Toulouse : une étude lancée pour comprendre l'impact de l'arrêt du tabac sur la fertilité masculine

L'étude du CHU veut montrer l'impact de l'arrêt du tabac sur la fertilité masculine. / © Benjamin DERVEAUX / MaxPPP
L'étude du CHU veut montrer l'impact de l'arrêt du tabac sur la fertilité masculine. / © Benjamin DERVEAUX / MaxPPP

On sait que le tabac a un impact négatif sur la fertilité masculine. Mais est-ce que l'arrêt du tabac permet de renverser ce phénomène ? Le CHU de Toulouse lance une étude pour tenter de répondre à cette question. 

Par Laurence Boffet

Il étudie déjà l'impact des polluants atmosphériques, des perturbateurs endocriniens ou des toxiques environnementaux sur la fertilité... Le service de médecine de la reproduction du centre hospitalier universitaire (CHU) de Toulouse a décidé d'étudier celui du tabac. Ou plutôt de son arrêt. Car l'impact de l'arrêt du tabac sur la qualité du sperme n'a jamais été mesuré...

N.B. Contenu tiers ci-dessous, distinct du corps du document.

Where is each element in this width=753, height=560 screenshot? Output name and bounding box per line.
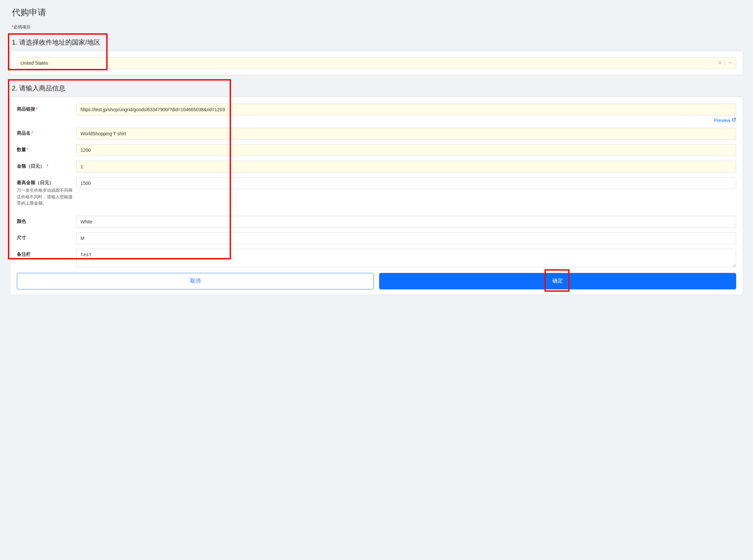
required-note: *必填项目 [12, 24, 743, 30]
page-title: 代购申请 [12, 6, 743, 18]
section-country: 1. 请选择收件地址的国家/地区 United States [10, 35, 743, 75]
section-product: 2. 请输入商品信息 商品链接* Preview [10, 81, 743, 295]
url-input[interactable] [76, 104, 736, 116]
color-input[interactable] [76, 216, 736, 228]
url-label: 商品链接* [17, 104, 76, 112]
country-select[interactable]: United States [17, 57, 736, 69]
name-input[interactable] [76, 128, 736, 140]
amount-label: 金额（日元） * [17, 161, 76, 169]
max-amount-input[interactable] [76, 177, 736, 189]
chevron-down-icon[interactable] [728, 60, 733, 66]
remark-textarea[interactable]: test [76, 249, 736, 267]
clear-icon[interactable] [718, 60, 722, 66]
confirm-button[interactable]: 确定 [379, 273, 736, 289]
quantity-input[interactable] [76, 144, 736, 156]
amount-input[interactable] [76, 161, 736, 173]
size-input[interactable] [76, 232, 736, 244]
preview-link[interactable]: Preview [714, 118, 736, 123]
section-product-body: 商品链接* Preview 商品名* [10, 97, 743, 295]
section-product-heading: 2. 请输入商品信息 [10, 81, 743, 97]
color-label: 颜色 [17, 216, 76, 224]
section-country-heading: 1. 请选择收件地址的国家/地区 [10, 35, 743, 51]
max-amount-hint: 万一发生价格变动或因不同商店价格不同时，请输入您能接受的上限金额。 [17, 187, 76, 206]
quantity-label: 数量* [17, 144, 76, 153]
select-divider [725, 60, 725, 66]
external-link-icon [732, 118, 736, 123]
section-country-body: United States [10, 51, 743, 75]
size-label: 尺寸 [17, 232, 76, 241]
cancel-button[interactable]: 取消 [17, 273, 374, 289]
remark-label: 备注栏 [17, 249, 76, 257]
name-label: 商品名* [17, 128, 76, 136]
country-select-value: United States [20, 60, 718, 66]
max-amount-label: 最高金额（日元） 万一发生价格变动或因不同商店价格不同时，请输入您能接受的上限金… [17, 177, 76, 206]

"On réalise cette étude parce que de manière intuitive, on sait que le tabac altère la fonction spermatique. C'est ce qu'on dit à tous les patients qui viennent en consultation. Mais en réalité, on ne sait pas si le fait d'arrêter le tabac a des effets réversibles" explique Jessika Moreau, médecin biologiste en charge de cette étude appelée Tabagerm. "Pour l'instant, aucune étude ne permet de répondre à cette question".
 

Le CHU recherche des volontaires 

Pour mener à bien cette étude, le CHU lance un appel aux volontaires. Il recherche des hommes de 18 à 45 ans décidés à arrêter de fumer. Ils seront suivis pendant un an à la fois à l'unité d’aide au sevrage tabagique de l'hôpital Larrey et au service de médecine de la reproduction de la maternité Paule de Viguier. 
L'hôpital Larrey les accompagnera dans l'arrêt de la cigarette. En médecine de la reproduction, ils devront se soumettre à des prélèvements de sperme mais aussi de sang pour vérifier que leur arrêt du tabac est bien effectif. 
"Nous cherchons des hommes qui fument au moins 15 cigarettes manufacturées par jour, qui n'ont pas d'autre co-addiction, comme l'alcool par exemple, et qui ne sont pas exposés aux hydrocarbures" explique Jessika Moreau. Et des hommes très motivés pour arrêter de fumer car l'étude dépend en grande partie de leur réussite dans le sevrage tabagique. 
 

De nouvelles méthodes pour la prise en charge de l'infertilité

Tabagerm est une étude au long cours, avec une inclusion progressive des volontaires. On devrait en connaître les premiers résultats dans trois ans. Des résultats qui pourraient influencer la prise en charge des patients. "Si l'étude démontre que l'effet du tabac dure 6 mois, on pourrait  ajuster les délais de prise en charge des procréations médicalement assistées (PMA)" explique Jessika Moreau, "et décaler des fécondations in vitro après ce délai pour qu'elles aient plus de chance de réussir".